5 test cases passed 4 failed
Increasing Decreasing Sequence
The question says that an input sequence will be given to you and you have to return true if the sequence follows a pattern such that it first increases(like 1,2,3,4) and then decrease(3,0). So if the input is 1,2,3,4,3,0 then return true else false.
You can do it by siimply iterating till the next number is greater than the present number and then check the same for the decreasing sequence.
1 Like
Do not break the code in first loop when x{i+1} > x[i] because it is expected rather break when x[i+1] <x[i] and update num outside of the if condition.
Secondly in the second loop start i with num-1 rather than num.
5
1 2 3 4 5
excpected;true
compiler showing:false
code is still not working
No, In the first loop only put update= i+1 outside the if condition and break inside the if condition. also change the if condition with x[i+1] < x[i] and the same thing with the next loop.
@Ankur-Ankur-937479863269311
Think of it this way. There are three possibilities in total
- The sequence is completely increasing.
- The sequence is completely decreasing
- The sequence is first decreasing then increasing.
These are the three situations where we print true or else we print false.

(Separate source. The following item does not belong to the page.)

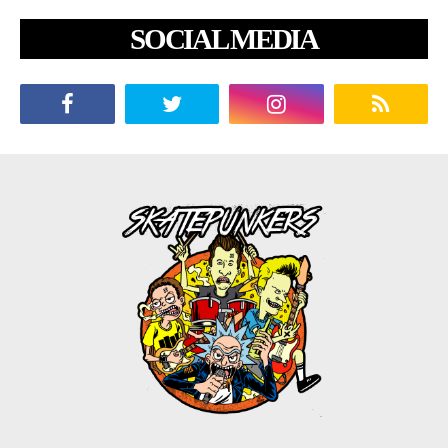
SOCIAL MEDIA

If we plot the graph for the three situations the first one will be a simple increasing curve.
The second one will be a simple decreasing curve.

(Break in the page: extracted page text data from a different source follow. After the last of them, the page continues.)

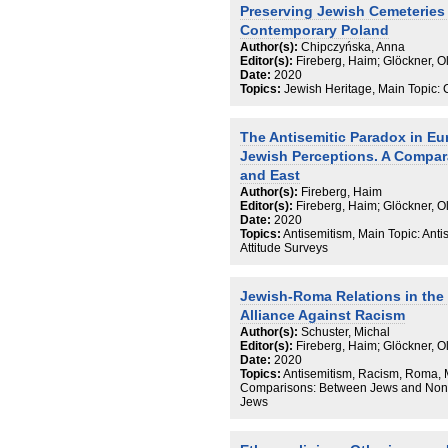
Preserving Jewish Cemeteries 
Contemporary Poland
Author(s):
Chipczyńska, Anna
Editor(s):
Fireberg, Haim; Glöckner, 
Date:
2020
Topics:
Jewish Heritage, Main Topic: 
The Antisemitic Paradox in Eu
Jewish Perceptions. A Compar
and East
Author(s):
Fireberg, Haim
Editor(s):
Fireberg, Haim; Glöckner, 
Date:
2020
Topics:
Antisemitism, Main Topic: Anti
Attitude Surveys
Jewish-Roma Relations in the
Alliance Against Racism
Author(s):
Schuster, Michal
Editor(s):
Fireberg, Haim; Glöckner, 
Date:
2020
Topics:
Antisemitism, Racism, Roma, M
Comparisons: Between Jews and Non-
Jews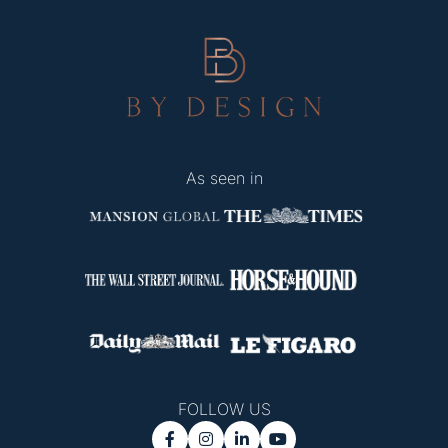
As seen in
FOLLOW US



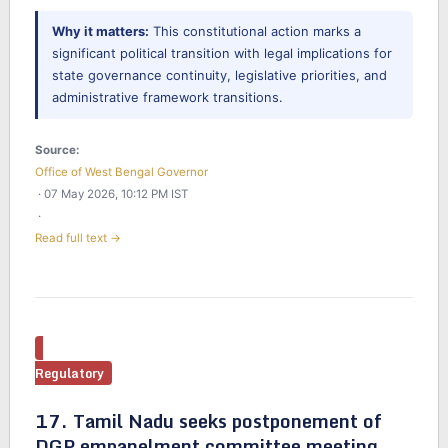
Why it matters:
This constitutional action marks a
significant political transition with legal implications for
state governance continuity, legislative priorities, and
administrative framework transitions.
Source:
Office of West Bengal Governor
· 07 May 2026, 10:12 PM IST
·
Read full text →
Regulatory
17. Tamil Nadu seeks postponement of
DGP empanelment committee meeting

Both of these cases can be checked and verified using a simple loop.
The only case you are left to check now is the third one which forms a V-like graph , first decreasing then increasing.
To check this we can see how many turning points are there in the sequence. A turning point would be the element before which all elements were increasing and from thereon start decreasing or before which all elements were decreasing and then start increasing.
Assume your sequence to be decreasing at first since that is specified in the problem that the sequence is first decreasing. After that check for such turning points. From the graph we can infer that this would be the lowermost point in the V-graph. Also there would be only one such point atmost and no more. So simply count such turning points. Check if the no of turning points is more than 1. If so , print false. Else print true.